Long Wavelength Coherency in Well Connected Electric Power Networks

TL;DR

This paper demonstrates that long wavelength inter-area oscillations in power networks are a generic phenomenon, insensitive to network connectivity strength, and can be understood through matrix perturbation and classical mathematical theories.

Contribution

It shows that inter-area oscillations occur broadly in power networks regardless of weak or strong connections, extending the understanding beyond traditional singular perturbation theory.

Findings

Inter-area oscillations are common in both weakly and strongly connected networks.

These modes have the lowest oscillation frequencies and are moderately sensitive to network connectivity.

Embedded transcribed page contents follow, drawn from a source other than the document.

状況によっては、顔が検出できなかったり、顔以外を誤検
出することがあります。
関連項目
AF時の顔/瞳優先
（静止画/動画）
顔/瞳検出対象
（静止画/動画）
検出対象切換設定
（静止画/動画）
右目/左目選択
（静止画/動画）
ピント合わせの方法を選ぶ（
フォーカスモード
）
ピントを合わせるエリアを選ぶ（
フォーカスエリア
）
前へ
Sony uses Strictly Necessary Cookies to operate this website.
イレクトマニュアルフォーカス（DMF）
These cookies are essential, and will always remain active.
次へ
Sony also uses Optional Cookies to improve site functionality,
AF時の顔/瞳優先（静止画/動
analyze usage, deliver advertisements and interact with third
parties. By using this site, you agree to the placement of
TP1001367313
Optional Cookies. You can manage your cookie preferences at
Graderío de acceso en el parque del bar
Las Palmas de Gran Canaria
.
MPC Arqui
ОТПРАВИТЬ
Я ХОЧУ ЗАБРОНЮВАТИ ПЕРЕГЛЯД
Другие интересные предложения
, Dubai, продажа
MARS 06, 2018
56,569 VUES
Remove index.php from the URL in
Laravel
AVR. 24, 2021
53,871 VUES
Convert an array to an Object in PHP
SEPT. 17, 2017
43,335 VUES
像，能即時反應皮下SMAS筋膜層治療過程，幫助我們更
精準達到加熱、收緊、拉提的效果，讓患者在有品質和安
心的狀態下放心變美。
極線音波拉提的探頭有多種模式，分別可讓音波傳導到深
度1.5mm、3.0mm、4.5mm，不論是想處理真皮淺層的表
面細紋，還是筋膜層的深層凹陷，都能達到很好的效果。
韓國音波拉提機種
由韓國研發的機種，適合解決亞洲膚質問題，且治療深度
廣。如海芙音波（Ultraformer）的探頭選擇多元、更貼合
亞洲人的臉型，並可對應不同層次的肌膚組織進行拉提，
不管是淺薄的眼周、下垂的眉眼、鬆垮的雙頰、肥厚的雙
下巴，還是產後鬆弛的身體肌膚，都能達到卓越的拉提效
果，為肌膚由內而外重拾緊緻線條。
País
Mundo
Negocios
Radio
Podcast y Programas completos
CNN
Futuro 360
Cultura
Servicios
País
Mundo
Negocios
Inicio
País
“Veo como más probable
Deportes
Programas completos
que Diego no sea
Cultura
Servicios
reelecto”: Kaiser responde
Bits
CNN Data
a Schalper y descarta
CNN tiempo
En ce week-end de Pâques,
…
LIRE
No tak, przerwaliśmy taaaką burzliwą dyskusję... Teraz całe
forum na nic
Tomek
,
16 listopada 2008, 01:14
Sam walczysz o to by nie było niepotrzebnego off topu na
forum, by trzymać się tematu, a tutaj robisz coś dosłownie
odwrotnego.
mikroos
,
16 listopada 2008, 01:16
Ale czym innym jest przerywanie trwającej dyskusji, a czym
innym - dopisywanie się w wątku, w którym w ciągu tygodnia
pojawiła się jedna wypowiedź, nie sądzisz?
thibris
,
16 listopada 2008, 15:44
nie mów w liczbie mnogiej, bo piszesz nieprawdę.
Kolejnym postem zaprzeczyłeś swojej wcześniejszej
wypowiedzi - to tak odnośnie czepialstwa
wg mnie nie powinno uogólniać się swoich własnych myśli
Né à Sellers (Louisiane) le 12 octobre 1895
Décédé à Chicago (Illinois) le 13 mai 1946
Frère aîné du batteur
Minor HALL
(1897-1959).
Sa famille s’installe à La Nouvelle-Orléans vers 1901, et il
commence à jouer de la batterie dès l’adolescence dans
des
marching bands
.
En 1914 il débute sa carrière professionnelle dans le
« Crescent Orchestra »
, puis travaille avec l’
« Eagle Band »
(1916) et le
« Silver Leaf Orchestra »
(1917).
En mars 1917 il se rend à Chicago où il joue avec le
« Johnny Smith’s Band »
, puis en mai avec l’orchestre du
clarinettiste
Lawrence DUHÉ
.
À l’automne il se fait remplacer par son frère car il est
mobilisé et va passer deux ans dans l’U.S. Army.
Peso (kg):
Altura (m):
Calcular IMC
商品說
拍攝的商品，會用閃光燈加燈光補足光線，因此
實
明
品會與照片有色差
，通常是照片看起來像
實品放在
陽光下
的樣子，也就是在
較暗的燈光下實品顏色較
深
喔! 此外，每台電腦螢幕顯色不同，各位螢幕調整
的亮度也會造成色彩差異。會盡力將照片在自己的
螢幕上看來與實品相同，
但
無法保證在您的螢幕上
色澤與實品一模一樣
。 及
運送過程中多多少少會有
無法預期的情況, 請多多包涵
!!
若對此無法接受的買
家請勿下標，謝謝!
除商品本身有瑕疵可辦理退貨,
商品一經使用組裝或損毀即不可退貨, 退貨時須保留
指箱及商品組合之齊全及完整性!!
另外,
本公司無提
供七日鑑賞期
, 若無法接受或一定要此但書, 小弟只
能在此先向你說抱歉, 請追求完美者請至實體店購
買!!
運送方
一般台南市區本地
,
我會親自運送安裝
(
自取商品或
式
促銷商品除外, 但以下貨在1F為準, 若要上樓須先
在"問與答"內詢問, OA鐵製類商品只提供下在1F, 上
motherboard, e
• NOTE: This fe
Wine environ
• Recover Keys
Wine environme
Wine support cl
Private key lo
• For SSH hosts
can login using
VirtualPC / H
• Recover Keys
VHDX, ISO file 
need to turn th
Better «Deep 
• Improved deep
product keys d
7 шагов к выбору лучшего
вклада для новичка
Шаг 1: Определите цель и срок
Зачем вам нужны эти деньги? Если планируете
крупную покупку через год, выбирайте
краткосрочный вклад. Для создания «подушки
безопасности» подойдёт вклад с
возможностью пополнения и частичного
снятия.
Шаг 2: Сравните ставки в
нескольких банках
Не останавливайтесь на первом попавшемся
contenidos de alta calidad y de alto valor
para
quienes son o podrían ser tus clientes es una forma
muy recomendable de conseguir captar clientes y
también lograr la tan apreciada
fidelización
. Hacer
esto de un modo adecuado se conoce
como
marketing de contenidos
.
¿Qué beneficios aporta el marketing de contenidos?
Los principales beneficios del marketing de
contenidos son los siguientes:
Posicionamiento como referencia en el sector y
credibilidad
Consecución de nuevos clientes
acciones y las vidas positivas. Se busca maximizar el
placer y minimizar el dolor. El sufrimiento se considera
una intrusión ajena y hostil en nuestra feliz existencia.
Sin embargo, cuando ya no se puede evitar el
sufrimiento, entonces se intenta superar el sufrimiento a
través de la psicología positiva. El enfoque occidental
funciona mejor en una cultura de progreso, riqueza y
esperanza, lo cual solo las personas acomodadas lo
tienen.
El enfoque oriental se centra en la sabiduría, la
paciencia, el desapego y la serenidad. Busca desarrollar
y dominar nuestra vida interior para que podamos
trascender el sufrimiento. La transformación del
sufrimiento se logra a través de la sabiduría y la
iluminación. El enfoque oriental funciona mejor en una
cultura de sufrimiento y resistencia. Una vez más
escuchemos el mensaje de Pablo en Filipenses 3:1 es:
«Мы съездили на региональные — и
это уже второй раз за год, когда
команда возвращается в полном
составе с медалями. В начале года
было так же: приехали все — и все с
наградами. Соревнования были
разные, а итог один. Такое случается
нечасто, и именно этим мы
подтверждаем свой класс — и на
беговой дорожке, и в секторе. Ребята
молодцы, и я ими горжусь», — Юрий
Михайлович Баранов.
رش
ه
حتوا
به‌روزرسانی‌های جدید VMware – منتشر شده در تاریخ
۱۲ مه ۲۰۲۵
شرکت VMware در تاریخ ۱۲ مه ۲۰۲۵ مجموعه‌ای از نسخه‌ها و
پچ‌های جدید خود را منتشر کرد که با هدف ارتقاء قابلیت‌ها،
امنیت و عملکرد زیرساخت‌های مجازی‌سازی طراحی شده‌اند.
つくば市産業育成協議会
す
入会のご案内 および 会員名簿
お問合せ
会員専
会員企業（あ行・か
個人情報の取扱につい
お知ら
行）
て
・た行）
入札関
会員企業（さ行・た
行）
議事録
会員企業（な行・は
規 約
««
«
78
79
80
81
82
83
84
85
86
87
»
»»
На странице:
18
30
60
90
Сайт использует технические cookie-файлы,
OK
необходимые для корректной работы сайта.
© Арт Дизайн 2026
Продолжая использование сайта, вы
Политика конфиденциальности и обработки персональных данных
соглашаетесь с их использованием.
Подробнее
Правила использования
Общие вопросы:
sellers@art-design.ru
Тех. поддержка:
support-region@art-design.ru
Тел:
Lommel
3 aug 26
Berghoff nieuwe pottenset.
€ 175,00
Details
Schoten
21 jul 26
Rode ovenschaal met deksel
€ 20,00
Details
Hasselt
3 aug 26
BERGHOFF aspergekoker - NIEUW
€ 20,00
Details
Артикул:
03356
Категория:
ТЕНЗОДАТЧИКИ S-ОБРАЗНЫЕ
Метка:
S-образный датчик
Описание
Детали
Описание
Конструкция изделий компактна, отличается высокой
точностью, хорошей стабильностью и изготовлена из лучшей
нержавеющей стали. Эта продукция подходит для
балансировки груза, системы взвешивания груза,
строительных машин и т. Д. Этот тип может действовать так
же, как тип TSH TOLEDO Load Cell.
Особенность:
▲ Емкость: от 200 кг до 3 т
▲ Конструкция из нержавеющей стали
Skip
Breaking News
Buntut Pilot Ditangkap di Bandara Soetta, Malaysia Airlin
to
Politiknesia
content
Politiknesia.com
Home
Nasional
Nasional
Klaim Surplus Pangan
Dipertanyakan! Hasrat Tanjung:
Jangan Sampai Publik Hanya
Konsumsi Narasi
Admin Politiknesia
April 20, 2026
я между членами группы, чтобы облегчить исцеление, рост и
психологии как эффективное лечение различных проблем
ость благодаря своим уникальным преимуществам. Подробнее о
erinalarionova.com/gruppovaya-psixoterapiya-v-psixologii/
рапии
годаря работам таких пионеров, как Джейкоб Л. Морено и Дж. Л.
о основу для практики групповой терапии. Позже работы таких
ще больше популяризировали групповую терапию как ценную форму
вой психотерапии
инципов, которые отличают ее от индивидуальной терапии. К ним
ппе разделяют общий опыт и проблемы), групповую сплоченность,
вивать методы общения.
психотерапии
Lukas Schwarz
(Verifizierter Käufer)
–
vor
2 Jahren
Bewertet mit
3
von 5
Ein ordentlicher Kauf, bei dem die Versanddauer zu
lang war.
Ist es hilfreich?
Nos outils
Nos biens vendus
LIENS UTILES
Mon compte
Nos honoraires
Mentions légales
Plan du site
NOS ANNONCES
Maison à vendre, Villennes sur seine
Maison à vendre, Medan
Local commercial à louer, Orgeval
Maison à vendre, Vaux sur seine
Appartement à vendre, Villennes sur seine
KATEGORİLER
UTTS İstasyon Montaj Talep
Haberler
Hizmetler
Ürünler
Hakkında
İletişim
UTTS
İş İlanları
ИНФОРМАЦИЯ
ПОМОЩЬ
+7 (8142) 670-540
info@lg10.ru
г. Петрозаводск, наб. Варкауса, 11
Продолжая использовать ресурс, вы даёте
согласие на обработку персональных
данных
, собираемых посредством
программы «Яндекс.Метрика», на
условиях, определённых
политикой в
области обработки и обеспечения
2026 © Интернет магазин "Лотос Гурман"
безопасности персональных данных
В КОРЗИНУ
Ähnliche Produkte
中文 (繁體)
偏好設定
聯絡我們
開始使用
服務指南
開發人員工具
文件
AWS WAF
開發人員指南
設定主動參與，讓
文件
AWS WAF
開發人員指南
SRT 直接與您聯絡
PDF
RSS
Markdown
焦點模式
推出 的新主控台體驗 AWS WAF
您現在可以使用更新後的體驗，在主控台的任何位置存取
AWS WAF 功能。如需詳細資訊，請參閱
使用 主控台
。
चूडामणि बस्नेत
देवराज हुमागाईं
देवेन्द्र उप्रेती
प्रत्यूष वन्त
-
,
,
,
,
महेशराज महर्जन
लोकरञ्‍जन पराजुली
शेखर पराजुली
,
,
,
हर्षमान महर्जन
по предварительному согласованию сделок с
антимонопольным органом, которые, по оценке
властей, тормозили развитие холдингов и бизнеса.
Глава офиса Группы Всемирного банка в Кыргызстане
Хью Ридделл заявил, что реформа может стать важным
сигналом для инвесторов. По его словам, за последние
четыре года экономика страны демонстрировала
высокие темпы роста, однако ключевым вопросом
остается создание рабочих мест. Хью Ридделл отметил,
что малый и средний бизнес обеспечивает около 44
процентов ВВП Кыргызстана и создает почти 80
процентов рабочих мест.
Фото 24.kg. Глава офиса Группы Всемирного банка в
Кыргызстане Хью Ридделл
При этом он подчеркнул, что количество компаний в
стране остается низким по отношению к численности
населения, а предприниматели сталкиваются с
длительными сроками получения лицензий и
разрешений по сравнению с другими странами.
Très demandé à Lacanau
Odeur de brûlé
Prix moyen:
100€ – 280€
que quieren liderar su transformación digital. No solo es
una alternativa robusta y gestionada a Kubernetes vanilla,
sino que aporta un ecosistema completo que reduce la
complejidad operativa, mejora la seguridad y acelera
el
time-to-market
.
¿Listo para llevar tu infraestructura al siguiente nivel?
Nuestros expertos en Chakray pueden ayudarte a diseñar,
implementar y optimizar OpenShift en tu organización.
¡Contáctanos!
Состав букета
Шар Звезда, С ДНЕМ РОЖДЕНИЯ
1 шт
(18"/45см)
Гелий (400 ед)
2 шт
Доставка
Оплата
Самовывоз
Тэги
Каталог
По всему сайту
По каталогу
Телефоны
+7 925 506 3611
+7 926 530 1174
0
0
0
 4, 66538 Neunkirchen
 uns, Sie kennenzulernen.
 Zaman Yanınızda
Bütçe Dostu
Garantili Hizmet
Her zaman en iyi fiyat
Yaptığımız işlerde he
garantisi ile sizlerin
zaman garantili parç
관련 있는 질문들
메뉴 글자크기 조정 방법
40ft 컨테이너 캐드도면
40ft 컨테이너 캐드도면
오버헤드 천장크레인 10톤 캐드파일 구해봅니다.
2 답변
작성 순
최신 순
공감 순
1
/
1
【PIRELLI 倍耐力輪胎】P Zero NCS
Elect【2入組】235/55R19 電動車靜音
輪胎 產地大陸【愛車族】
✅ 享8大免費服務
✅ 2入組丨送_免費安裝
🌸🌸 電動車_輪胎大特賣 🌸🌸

The structure of these oscillations remains stable regardless of inter-area coupling strength.

Abstract

We investigate coherent oscillations in large scale transmission power grids, where large groups of generators respond in unison to a distant disturbance. Such long wavelength coherent phenomena are known as inter-area oscillations. Their existence in networks of weakly connected areas is well captured by singular perturbation theory. However, they are also observed in strongly connected networks without time-scale separation, where applying singular perturbation theory is not justified. We show that the occurrence of these oscillations is actually generic. Applying matrix perturbation theory, we show that, because these modes have the lowest oscillation frequencies of the system, they are only moderately sensitive to increased network connectivity between well chosen, initially weakly connected areas, and that their general structure remains the same, regardless of the strength of the inter-area coupling. This is qualitatively understood by bringing together the standard singular perturbation theory and Courant's nodal domain theorem.